• What you will do:
Write the entries below out again in full. Match every character.

• Items from a data source:
-=-=-=-=-

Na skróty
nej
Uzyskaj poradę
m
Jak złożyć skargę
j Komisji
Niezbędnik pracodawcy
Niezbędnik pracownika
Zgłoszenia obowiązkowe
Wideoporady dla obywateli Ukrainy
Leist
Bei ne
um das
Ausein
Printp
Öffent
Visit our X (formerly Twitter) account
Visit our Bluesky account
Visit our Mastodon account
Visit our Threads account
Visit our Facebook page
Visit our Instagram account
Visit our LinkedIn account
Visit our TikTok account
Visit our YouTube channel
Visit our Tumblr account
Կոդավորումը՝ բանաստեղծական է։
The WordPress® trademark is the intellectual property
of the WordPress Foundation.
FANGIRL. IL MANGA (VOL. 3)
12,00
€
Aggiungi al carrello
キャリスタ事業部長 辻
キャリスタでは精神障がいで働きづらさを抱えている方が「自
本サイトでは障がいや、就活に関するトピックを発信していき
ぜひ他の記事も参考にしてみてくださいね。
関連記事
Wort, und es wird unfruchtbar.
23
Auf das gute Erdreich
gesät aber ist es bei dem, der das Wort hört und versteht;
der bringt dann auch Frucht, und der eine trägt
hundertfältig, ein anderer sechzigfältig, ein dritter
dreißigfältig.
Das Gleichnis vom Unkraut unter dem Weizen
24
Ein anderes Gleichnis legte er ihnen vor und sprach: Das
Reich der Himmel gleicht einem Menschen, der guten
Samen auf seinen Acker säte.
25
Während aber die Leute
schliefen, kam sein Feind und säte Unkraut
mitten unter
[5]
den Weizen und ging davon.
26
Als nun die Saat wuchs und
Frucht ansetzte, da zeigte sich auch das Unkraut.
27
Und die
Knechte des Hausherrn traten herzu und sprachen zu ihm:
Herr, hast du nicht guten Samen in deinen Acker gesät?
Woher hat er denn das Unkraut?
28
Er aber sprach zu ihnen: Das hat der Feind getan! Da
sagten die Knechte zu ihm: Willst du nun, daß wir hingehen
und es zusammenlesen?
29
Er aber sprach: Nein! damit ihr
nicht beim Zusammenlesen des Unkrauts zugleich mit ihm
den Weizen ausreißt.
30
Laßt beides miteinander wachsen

-=-=-=-=-

• Worked solution:
Na skróty
nej
Uzyskaj poradę
m
Jak złożyć skargę
j Komisji
Niezbędnik pracodawcy
Niezbędnik pracownika
Zgłoszenia obowiązkowe
Wideoporady dla obywateli Ukrainy
Leist
Bei ne
um das
Ausein
Printp
Öffent
Visit our X (formerly Twitter) account
Visit our Bluesky account
Visit our Mastodon account
Visit our Threads account
Visit our Facebook page
Visit our Instagram account
Visit our LinkedIn account
Visit our TikTok account
Visit our YouTube channel
Visit our Tumblr account
Կոդավորումը՝ բանաստեղծական է։
The WordPress® trademark is the intellectual property
of the WordPress Foundation.
FANGIRL. IL MANGA (VOL. 3)
12,00
€
Aggiungi al carrello
キャリスタ事業部長 辻
キャリスタでは精神障がいで働きづらさを抱えている方が「自
本サイトでは障がいや、就活に関するトピックを発信していき
ぜひ他の記事も参考にしてみてくださいね。
関連記事
Wort, und es wird unfruchtbar.
23
Auf das gute Erdreich
gesät aber ist es bei dem, der das Wort hört und versteht;
der bringt dann auch Frucht, und der eine trägt
hundertfältig, ein anderer sechzigfältig, ein dritter
dreißigfältig.
Das Gleichnis vom Unkraut unter dem Weizen
24
Ein anderes Gleichnis legte er ihnen vor und sprach: Das
Reich der Himmel gleicht einem Menschen, der guten
Samen auf seinen Acker säte.
25
Während aber die Leute
schliefen, kam sein Feind und säte Unkraut
mitten unter
[5]
den Weizen und ging davon.
26
Als nun die Saat wuchs und
Frucht ansetzte, da zeigte sich auch das Unkraut.
27
Und die
Knechte des Hausherrn traten herzu und sprachen zu ihm:
Herr, hast du nicht guten Samen in deinen Acker gesät?
Woher hat er denn das Unkraut?
28
Er aber sprach zu ihnen: Das hat der Feind getan! Da
sagten die Knechte zu ihm: Willst du nun, daß wir hingehen
und es zusammenlesen?
29
Er aber sprach: Nein! damit ihr
nicht beim Zusammenlesen des Unkrauts zugleich mit ihm
den Weizen ausreißt.
30
Laßt beides miteinander wachsen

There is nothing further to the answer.